◆ **Excerpted data**:
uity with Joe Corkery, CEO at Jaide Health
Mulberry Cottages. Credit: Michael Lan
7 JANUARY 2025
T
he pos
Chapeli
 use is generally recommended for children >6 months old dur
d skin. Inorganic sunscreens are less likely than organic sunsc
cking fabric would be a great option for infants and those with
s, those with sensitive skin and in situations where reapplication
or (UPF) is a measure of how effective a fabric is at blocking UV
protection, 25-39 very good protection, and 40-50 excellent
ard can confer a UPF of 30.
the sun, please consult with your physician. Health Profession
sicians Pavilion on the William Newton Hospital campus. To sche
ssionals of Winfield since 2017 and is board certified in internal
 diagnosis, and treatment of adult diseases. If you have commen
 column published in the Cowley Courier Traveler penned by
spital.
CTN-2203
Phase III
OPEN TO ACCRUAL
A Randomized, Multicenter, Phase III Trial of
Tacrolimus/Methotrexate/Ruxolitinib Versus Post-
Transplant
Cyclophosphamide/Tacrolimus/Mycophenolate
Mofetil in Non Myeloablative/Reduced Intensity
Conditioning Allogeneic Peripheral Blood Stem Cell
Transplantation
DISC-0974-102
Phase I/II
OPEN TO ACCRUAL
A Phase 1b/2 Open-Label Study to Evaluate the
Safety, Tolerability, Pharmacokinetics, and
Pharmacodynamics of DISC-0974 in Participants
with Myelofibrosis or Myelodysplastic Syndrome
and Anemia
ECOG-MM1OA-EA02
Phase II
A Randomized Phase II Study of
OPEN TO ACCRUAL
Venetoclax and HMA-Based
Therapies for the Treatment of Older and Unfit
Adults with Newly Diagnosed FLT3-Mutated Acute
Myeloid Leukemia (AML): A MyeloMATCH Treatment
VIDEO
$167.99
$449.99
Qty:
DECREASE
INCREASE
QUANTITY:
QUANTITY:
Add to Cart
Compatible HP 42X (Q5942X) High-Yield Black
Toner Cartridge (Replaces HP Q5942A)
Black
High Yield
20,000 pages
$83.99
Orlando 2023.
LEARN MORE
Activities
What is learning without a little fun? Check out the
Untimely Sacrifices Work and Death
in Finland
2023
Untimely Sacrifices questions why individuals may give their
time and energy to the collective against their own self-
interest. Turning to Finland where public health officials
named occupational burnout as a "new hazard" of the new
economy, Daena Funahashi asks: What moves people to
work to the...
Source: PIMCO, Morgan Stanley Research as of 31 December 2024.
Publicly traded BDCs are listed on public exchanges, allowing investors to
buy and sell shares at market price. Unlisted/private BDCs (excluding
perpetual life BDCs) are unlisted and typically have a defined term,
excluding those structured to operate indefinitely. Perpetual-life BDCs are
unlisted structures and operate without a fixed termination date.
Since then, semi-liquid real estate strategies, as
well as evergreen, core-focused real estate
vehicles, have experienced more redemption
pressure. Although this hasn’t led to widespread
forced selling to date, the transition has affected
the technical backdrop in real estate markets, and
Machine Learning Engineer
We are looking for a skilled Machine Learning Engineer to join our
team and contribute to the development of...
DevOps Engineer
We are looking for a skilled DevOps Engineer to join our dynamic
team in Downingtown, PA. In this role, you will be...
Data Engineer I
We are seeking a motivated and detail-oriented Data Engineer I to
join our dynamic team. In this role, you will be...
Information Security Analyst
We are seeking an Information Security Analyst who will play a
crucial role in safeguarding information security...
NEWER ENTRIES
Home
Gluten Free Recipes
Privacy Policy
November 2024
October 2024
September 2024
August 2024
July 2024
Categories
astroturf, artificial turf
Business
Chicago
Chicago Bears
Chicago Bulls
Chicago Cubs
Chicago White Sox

◆ **Instructions for the task**: From the listing above, return each line with the word "real".

◆ **Answer box**:
Since then, semi-liquid real estate strategies, as
well as evergreen, core-focused real estate
the technical backdrop in real estate markets, and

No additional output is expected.